* **TASK BRIEF**:
Exact copy, pictures omitted: the line holding "September 2009 (2)" and every line after it down to the end of the entries.

────────────────────────────────────────

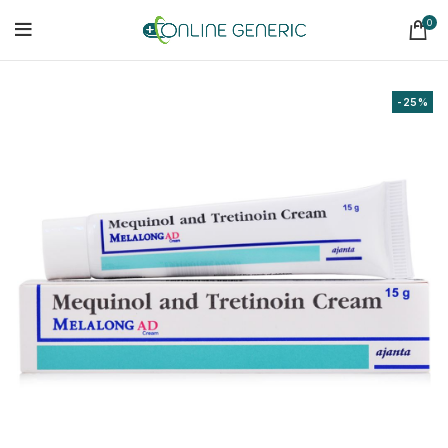
0
-25%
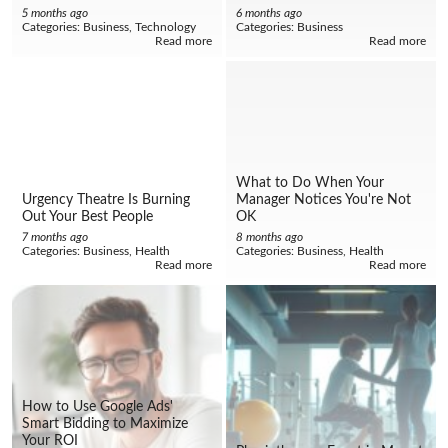
5 months ago
6 months ago
Categories:
Business, Technology
Categories:
Business
Read more
Read more
What to Do When Your
Urgency Theatre Is Burning
Manager Notices You're Not
Out Your Best People
OK
7 months ago
8 months ago
Categories:
Business, Health
Categories:
Business, Health
Read more
Read more
How to Use Google Ads'
Smart Bidding to Maximize
Your ROI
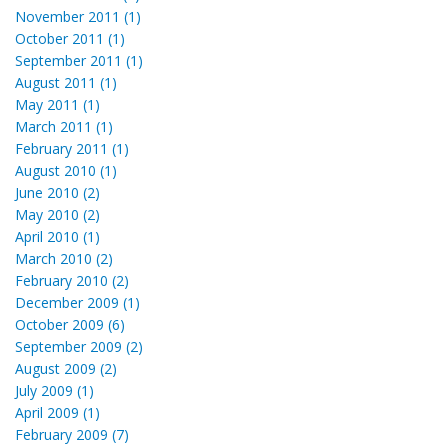
November 2011 (1)
October 2011 (1)
September 2011 (1)
August 2011 (1)
May 2011 (1)
March 2011 (1)
February 2011 (1)
August 2010 (1)
June 2010 (2)
May 2010 (2)
April 2010 (1)
March 2010 (2)
February 2010 (2)
December 2009 (1)
October 2009 (6)
September 2009 (2)
August 2009 (2)
July 2009 (1)
April 2009 (1)
February 2009 (7)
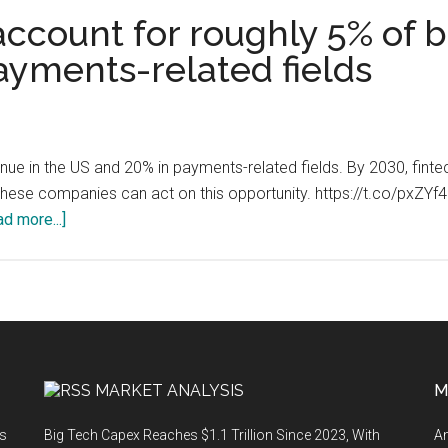
ccount for roughly 5% of 
ayments-related fields
nue in the US and 20% in payments-related fields. By 2030, fin
 these companies can act on this opportunity. https://t.co/pxZ
about
d more...]
Fintech
companies
account
for
roughly
5%
MARKET ANALYSIS
M
of
banking
ts
Big Tech Capex Reaches $1.1 Trillion Since 2023, With
An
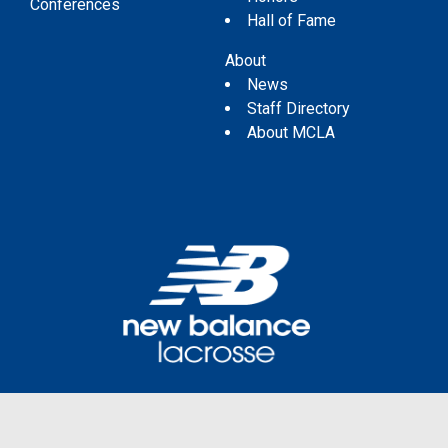
Conferences
Hall of Fame
About
News
Staff Directory
About MCLA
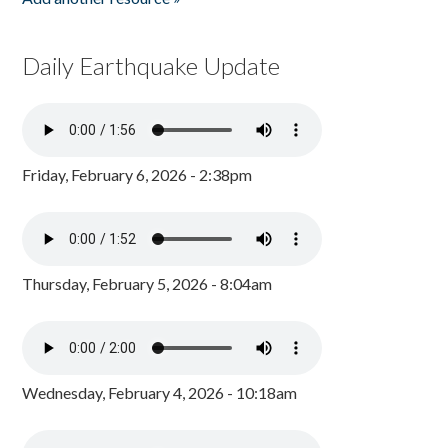
Daily Earthquake Update
Friday, February 6, 2026 - 2:38pm
Thursday, February 5, 2026 - 8:04am
Wednesday, February 4, 2026 - 10:18am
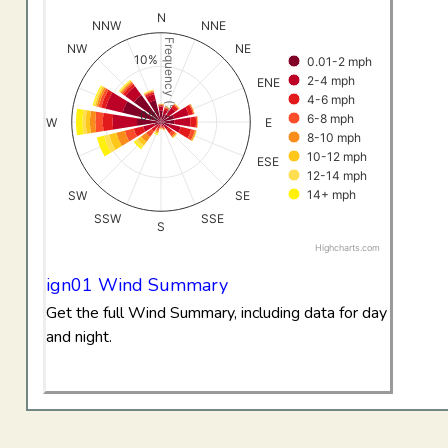
View as data table, All Data Wind RoseIgnacio
N
NNW
NNE
The chart has 1 X axis displaying categories.
Frequency (%)
NW
NE
10%
0.01-2 mph
The chart has 1 Y axis displaying Frequency (%). Data ran
2-4 mph
ENE
4-6 mph
0%
6-8 mph
W
E
8-10 mph
10-12 mph
ESE
12-14 mph
14+ mph
SW
SE
SSW
SSE
S
Highcharts.com
End of interactive chart.
ign01 Wind Summary
Get the full Wind Summary, including data for day
and night.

────────────────────────────────────────

* **TASK ANSWER**:
September 2009 (2)
August 2009 (2)
July 2009 (1)
April 2009 (1)
February 2009 (7)
ccount for roughly 5% of 
ayments-related fields
nue in the US and 20% in payments-related fields. By 2030, fin
 these companies can act on this opportunity. https://t.co/pxZ
about
d more...]
Fintech
companies
account
for
roughly
5%
MARKET ANALYSIS
M
of
banking
ts
Big Tech Capex Reaches $1.1 Trillion Since 2023, With
An
Conferences
Hall of Fame
About
News
Staff Directory
About MCLA
Daily Earthquake Update
Friday, February 6, 2026 - 2:38pm
Thursday, February 5, 2026 - 8:04am
Wednesday, February 4, 2026 - 10:18am
View as data table, All Data Wind RoseIgnacio
N
NNW
NNE
The chart has 1 X axis displaying categories.
Frequency (%)
NW
NE
10%
0.01-2 mph
The chart has 1 Y axis displaying Frequency (%). Data ran
2-4 mph
ENE
4-6 mph
0%
6-8 mph
W
E
8-10 mph
10-12 mph
ESE
12-14 mph
14+ mph
SW
SE
SSW
SSE
S
Highcharts.com
End of interactive chart.
ign01 Wind Summary
Get the full Wind Summary, including data for day
and night.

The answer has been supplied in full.